In total the plots have an enormous ground floor area of 480 sq metres (approx 5170 sq ft), and any purchaser would have the opportunity to create a really substantial and unique home out of these three distinctive and diverse properties.
Formerly the residence of James de Vere Allen – scholar of Swahili history and culture and founding curator of Lamu Museum, a large and imposing house in an elevated position close to Lamu’s main street and dating back to the 19th Century.
The house sits on one of the old town’s nicest and most historic streets – very close to the fort, town square and seafront. The whole property is bordered on two other sides by quiet alleyways. On the ground floor there are six interconnecting rooms, on the first floor five interconnecting rooms, and on the second floor two very lofty makuti-thatched rooms and a spacious open terrace with sea views.
The house is in good structural condition, and features several beautiful antique carved doors and numerous shuttered and louvered hardwood windows and doors, but is in need of some renovation, redecoration and modernisation. The owner, himself an architect, has detailed plans for the improvement of the house, the installation of new kitchens and bathrooms etc
A big single-storey building built in traditional Swahili style, consisting of two large, long and particularly high-ceilinged galleries, together with two bedrooms, shady courtyard, bathroom, kitchen area and store. The Swahili house adjoins the main house and is linked by a staircase and a large flat-roofed area. It also has its own separate entrance close to Lamu’s main street.

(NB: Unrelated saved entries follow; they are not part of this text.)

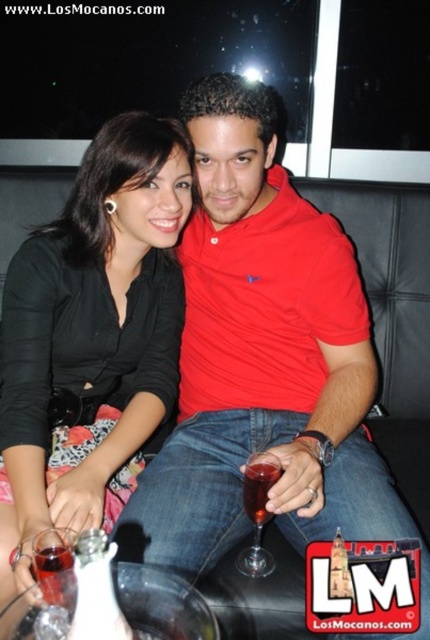 Question: Can you confirm if matte black shirt at center is positioned below translucent glass wine glass at lower left?

Choices:
 (A) no
 (B) yes

Answer: (A)

Question: Does translucent glass wine glass at lower left lie in front of translucent glass wine at center?

Choices:
 (A) no
 (B) yes

Answer: (B)

Question: Is translucent glass wine glass at lower left to the left of translucent glass wine glass at center from the viewer's perspective?

Choices:
 (A) no
 (B) yes

Answer: (B)

Question: Which of the following is the closest to the observer?

Choices:
 (A) red cotton polo shirt at center
 (B) translucent glass wine at center
 (C) matte black shirt at center
 (D) translucent glass wine glass at center

Answer: (A)

Question: Which object appears closest to the camera in this image?

Choices:
 (A) translucent glass wine glass at lower left
 (B) translucent glass wine glass at center

Answer: (A)

Question: Which of these objects is positioned closest to the translucent glass wine at center?

Choices:
 (A) translucent glass wine glass at center
 (B) translucent glass wine glass at lower left
 (C) translucent glass at lower left

Answer: (A)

Again the property is strongly built and well maintained and could be renovated and extended as much or as little as one might want to. It would be possible to link both houses together on the ground and first floors, and to extend the Swahili house upwards by one or more storeys. Alternatively it could remain as spacious self-contained accommodation - or find use as an artist’s studio or other workspace.
A large and really atmospheric ‘secret garden’, containing in part of the remains of a historic mosque dating back to the 16th or 17th Century. The garden adjoins the main house and consists of a variety of levels and terraces and paved areas and balconies, with attractive coral rag walls and ancient archways, steps and seating areas.
It has a separate entrance from the street with huge and impressive wooden double doors. The whole garden area is planted with mature trees and flowering plants including coconut palms, frangipani, neem trees and pink and white bougainvillea.